On my writing desk, I always keep the poets close by, and I reach for them when those silver, mountain-born creeks go dry or when exhaustion rearranges the furniture of my fear-chambered heart. The poets force me back toward the writing life, where the trek takes you into the interior where the right word hides like an ivory-billed woodpecker in the branches of the highest pines.

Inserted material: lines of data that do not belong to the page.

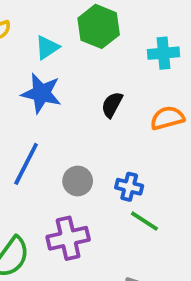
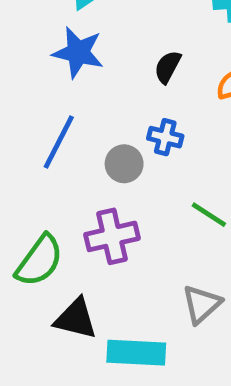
blue cross: (129, 187) -> (165, 137), moved

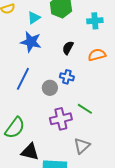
purple cross: (112, 236) -> (61, 119), moved

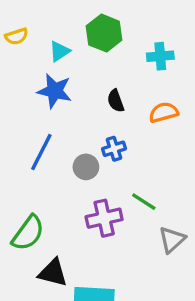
black semicircle: (68, 48) -> (116, 101), turned -48
blue cross: (67, 77) -> (114, 149), turned -32
gray triangle: (82, 146) -> (172, 240), moved

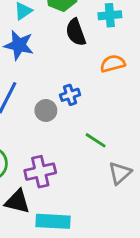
black semicircle: (116, 101) -> (76, 32), moved, size x1.4
purple cross: (104, 218) -> (40, 172), moved

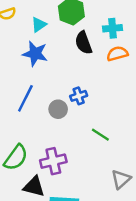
orange semicircle: (113, 64) -> (117, 54), moved
gray triangle: (120, 173) -> (121, 179), moved

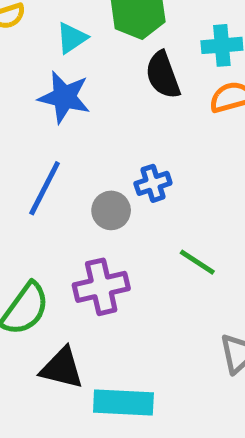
purple cross: (53, 161) -> (101, 287), moved

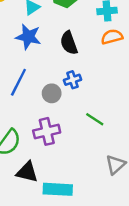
black semicircle: (163, 75) -> (69, 43), moved

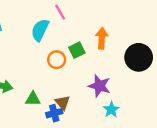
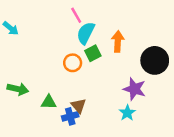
cyan semicircle: (40, 30) -> (86, 33), moved
purple star: (99, 86) -> (134, 89), moved

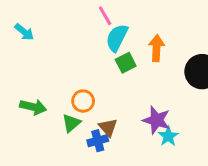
orange circle: (73, 63) -> (83, 101), moved
purple star: (134, 89) -> (157, 120), moved
green triangle: (49, 102) -> (71, 123), turned -42

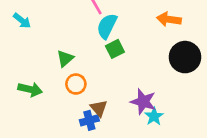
orange arrow: (157, 48) -> (169, 19), moved, turned -85
green triangle: (71, 123) -> (65, 58), moved

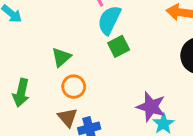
green arrow: (30, 89) -> (21, 93), turned 90
brown triangle: (99, 108) -> (67, 118), moved

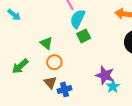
green triangle: (61, 57) -> (46, 43), turned -40
green arrow: (21, 93) -> (20, 66), turned 36

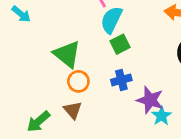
green triangle: (46, 43) -> (67, 54), size x1.5
green arrow: (20, 66) -> (38, 122), moved
blue cross: (64, 89) -> (121, 80), moved

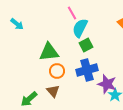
green triangle: (67, 54) -> (49, 52), turned -45
blue cross: (121, 80) -> (87, 70), size x1.5

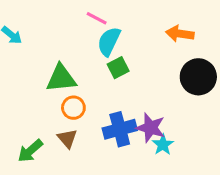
pink line: (72, 13) -> (97, 18), turned -32
blue cross: (87, 70) -> (120, 129), moved

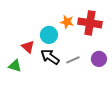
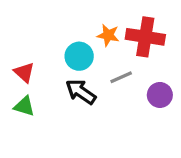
red triangle: (28, 47) -> (24, 72), moved
gray line: (73, 60) -> (121, 77), moved

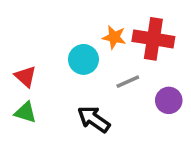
black arrow: (81, 92) -> (94, 119), moved

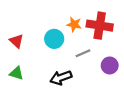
red triangle: (25, 76) -> (16, 41), moved
black arrow: (94, 119) -> (61, 78), turned -55

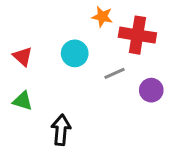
orange star: (74, 24) -> (102, 17), moved
black arrow: (61, 78) -> (61, 130), moved, turned 115

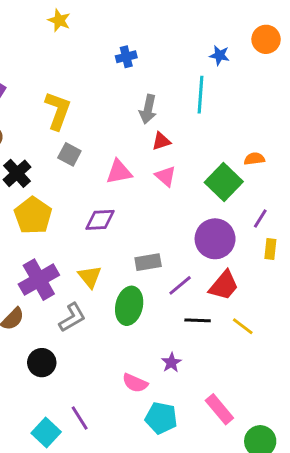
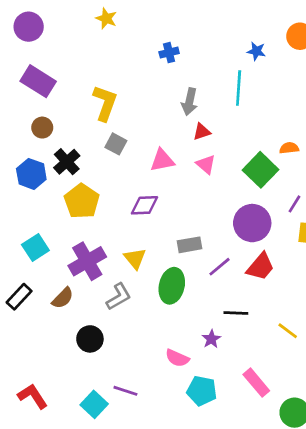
black line: (198, 320) -> (236, 313), moved
yellow line: (243, 326) -> (288, 331), moved
purple line: (80, 418) -> (125, 391), turned -40

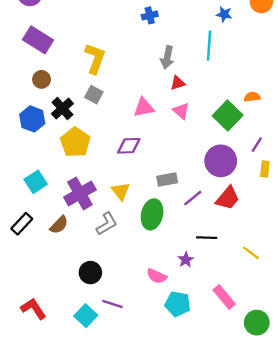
gray square: (116, 144) -> (94, 95), moved
black circle: (90, 339) -> (90, 273), moved

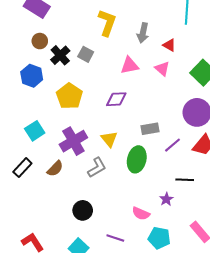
gray arrow: (167, 57) -> (143, 33), moved
yellow L-shape: (95, 58) -> (107, 23), moved
red triangle: (178, 83) -> (169, 45), moved, turned 48
black cross: (62, 109) -> (60, 55), moved
purple line: (112, 304) -> (115, 238), moved

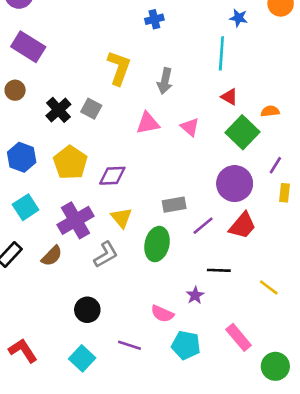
brown circle: (40, 41) -> (15, 90), moved
red triangle: (169, 45) -> (229, 97), moved
blue hexagon: (32, 76) -> (22, 157), moved
purple diamond: (116, 99) -> (112, 176), moved

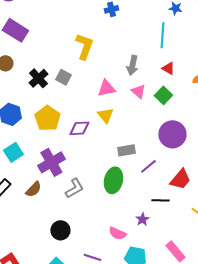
gray arrow: (165, 81) -> (132, 65), moved
green square: (242, 132) -> (163, 95), moved, size x0.7
yellow triangle: (122, 218) -> (105, 115), moved
red trapezoid: (242, 226) -> (180, 179), moved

But I’m speaking of all the yesterdays that will not come again. The Old New York Book Shop has fallen asleep forever, locked up and desolate and wordless.
I sit on the top step wat
ching the traffic on Juniper Street heading downtown. The drivers and their passengers do not have a clue what this place once represented in the history of ideas of this city. I’m not sure any of them would care. But if I close my eyes, simply close my eyes, I can bring it all back to rowdy, vivacious life. Once, the writers of a great city gathered here to celebrate the publication of our books. The lights shone bright and the doors were wide open and the cars would park all over the area. None of us were good enough to bring the English-speaking world to its knees. But we had a few things to say and we said them well. I turn to say good-bye to the Old New York Book Shop. But no farewells are necessary. The books I wanted followed me home. My God, the wonders I found there! Those same marvels cling to me and they will adhere and prevail as long as I can write a word, as long as I can dream a world from the silos of language inside me. So I bid a loving farewell to this wordless house. It was here I came as a young man and learned some things I needed to know. On its shelves, I found the old masters waiting for my arrival. When I die, my religion tells me I’ll go to heaven, and I hope someone got that story right. I’ll make a request that I get to live in the Old New York Book Shop on the night of a book party. I’ll sponsor that party and welcome the guests as they arrive. Then I’ll have the Atlanta writers gather around and I’ll introduce them to a blind poet who would sit atop Cliff’s desk. Through the mists and starlessness of time I’ll clap my hands and bring the house to silence. Damn, it was hard to get those Atlanta writers to shut their mouths. But this is my party and a slice of heaven I think I earned. Then the poet will open his mouth at the resurrected Old New York Book Shop and I’ll command him to sing his immortal words about the scrimmage of the gods, the terrible siege, and all the unbearable sadness of the fall of Troy.